川崎浮島ジャンクションからトンネルへのアプローチ区間です。
浮島取付部は、シールドマシンの発進基地となる立杭、トンネル換気塔、トンネルが海底部に達するまでの約700mの斜路盛土部からなっています。上部は換気所となっています。

トンネル出入口と浮島換気所。トンネルは右から川崎方面行(上り線)、木更津方面行(下り線)。換気所は、ピラミッド状に組んだ鋼管で覆った。

ピラミッド状に組んだ鋼管の近景

トンネル部

浮島取付部から海ほたるまでは、直径13.9m、延長約10kmの海底トンネルで結ばれています。最も深いところは海面下60mにも及びます。
トンネルの建設は、高水圧で軟弱地盤という条件下で切羽の安定と止水を確保するため、密閉型シールドマシンを使用しました。

海ほたるの上り線トンネル標識

風の塔

風の塔は、東京湾アクアトンネルのほぼ中央に造られた直径193mにも及ぶ円形の人工島です。工事中はシールドマシンの発進基地となり、完成後はトンネルの換気施設となっています。

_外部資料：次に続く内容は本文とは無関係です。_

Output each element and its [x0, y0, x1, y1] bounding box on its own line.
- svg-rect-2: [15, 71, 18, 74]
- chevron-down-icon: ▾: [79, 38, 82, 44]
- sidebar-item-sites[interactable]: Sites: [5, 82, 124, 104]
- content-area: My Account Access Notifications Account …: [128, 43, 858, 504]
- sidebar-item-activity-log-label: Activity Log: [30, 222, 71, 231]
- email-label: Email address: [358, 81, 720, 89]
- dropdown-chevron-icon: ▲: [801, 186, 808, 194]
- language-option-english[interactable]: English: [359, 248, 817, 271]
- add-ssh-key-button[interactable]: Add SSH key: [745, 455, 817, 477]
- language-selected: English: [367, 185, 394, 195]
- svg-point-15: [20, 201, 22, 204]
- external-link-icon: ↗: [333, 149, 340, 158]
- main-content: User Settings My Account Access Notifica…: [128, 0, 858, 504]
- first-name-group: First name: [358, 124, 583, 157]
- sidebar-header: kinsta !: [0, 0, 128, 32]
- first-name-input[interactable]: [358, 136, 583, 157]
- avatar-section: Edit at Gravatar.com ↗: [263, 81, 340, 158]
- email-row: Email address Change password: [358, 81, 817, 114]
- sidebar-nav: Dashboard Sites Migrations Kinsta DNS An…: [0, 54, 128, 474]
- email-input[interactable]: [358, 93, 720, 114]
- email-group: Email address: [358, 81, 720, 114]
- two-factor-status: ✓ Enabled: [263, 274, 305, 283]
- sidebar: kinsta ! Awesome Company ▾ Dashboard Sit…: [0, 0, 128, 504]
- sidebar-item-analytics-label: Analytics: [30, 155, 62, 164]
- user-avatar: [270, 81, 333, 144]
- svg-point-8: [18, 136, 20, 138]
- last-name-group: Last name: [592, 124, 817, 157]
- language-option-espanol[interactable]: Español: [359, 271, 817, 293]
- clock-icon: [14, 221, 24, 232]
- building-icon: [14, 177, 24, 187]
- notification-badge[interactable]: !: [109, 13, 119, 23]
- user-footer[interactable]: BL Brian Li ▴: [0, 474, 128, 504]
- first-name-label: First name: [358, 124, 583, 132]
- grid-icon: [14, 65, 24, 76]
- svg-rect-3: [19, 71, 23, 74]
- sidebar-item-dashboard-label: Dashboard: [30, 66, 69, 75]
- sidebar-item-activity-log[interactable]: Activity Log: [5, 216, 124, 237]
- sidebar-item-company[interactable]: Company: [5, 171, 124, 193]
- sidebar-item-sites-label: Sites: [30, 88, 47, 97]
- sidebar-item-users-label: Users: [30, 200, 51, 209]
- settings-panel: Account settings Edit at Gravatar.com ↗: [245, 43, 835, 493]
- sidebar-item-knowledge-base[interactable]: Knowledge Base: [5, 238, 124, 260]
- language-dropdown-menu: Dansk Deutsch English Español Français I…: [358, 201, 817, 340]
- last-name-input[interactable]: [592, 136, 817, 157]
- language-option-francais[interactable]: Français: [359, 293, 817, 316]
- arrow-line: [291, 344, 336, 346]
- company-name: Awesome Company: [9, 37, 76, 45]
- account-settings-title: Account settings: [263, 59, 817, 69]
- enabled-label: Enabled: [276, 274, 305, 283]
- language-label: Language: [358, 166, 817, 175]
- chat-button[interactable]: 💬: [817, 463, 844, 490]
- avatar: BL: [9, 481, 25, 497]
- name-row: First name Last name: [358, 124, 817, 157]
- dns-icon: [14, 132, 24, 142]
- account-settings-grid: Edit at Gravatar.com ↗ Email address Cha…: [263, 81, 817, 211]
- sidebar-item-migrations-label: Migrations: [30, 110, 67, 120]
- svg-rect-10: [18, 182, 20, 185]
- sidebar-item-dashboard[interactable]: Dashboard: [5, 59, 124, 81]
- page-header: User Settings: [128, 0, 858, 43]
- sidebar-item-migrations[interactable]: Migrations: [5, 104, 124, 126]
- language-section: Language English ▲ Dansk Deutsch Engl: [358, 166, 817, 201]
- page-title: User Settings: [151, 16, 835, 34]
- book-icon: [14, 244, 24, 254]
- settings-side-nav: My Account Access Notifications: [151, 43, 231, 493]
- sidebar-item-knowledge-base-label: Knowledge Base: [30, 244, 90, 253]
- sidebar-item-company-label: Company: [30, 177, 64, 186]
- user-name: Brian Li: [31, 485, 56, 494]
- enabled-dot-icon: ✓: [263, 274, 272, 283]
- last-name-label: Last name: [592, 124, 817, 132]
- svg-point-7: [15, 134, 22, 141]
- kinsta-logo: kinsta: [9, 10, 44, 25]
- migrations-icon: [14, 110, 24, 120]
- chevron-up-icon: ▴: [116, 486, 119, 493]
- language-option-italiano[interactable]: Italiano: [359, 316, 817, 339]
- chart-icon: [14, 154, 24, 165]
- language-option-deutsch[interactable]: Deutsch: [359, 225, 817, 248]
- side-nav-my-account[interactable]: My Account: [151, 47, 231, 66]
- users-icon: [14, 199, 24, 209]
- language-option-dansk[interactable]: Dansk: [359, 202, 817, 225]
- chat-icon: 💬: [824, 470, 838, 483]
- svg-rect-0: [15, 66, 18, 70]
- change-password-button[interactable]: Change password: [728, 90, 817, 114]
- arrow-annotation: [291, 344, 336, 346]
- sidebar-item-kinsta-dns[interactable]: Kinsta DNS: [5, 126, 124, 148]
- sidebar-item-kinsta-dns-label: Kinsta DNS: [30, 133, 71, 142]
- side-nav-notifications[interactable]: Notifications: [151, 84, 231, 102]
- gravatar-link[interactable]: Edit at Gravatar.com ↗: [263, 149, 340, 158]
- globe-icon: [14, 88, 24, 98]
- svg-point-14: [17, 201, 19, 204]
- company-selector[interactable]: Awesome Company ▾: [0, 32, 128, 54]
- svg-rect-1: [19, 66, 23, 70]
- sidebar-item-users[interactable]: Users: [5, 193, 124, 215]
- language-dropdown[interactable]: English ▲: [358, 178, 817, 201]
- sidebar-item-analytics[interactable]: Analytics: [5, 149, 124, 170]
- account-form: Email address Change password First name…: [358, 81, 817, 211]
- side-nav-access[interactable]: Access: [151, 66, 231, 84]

左側の小塔のスリットは排気口。換気機能を向上させるための空気力学的な配慮に加えて、量感のある、視認性に優れた構造。色彩はさわやかなマリンストライプとした。

海ほたる

海ほたるは、道路がトンネルから橋に移り変わるために造られた人工島です。
この人工島は、シールドトンネルが海底部に達するまでの斜路盛土部、シールドマシンの発進基地となる立杭、陸上施設が立地する平坦部盛土から構成されています。

海ほたる(木更津人工島)

豪華客船をイメージした休憩施設。テントは船の帆に見える。1階から3階は駐車場、4階はショッピング・アミューズメント施設、5階はレストランなど。

海から見た海ほたるの夜景

橋梁部

海ほたるから木更津側着岸地点まではアクアブリッジ(橋梁)で結ばれます。この橋梁の延長は約4.4kmです。耐震性と走行性の向上を目的として多径間連続化を図り、9~11径間の大規模な連続桁構造(鋼床版箱桁形式)としました。

木更津川から見た橋梁。滑らかな連続性のあるバランスのとれた景観を目指して、橋脚はY型に、橋桁は桁高を変化させた。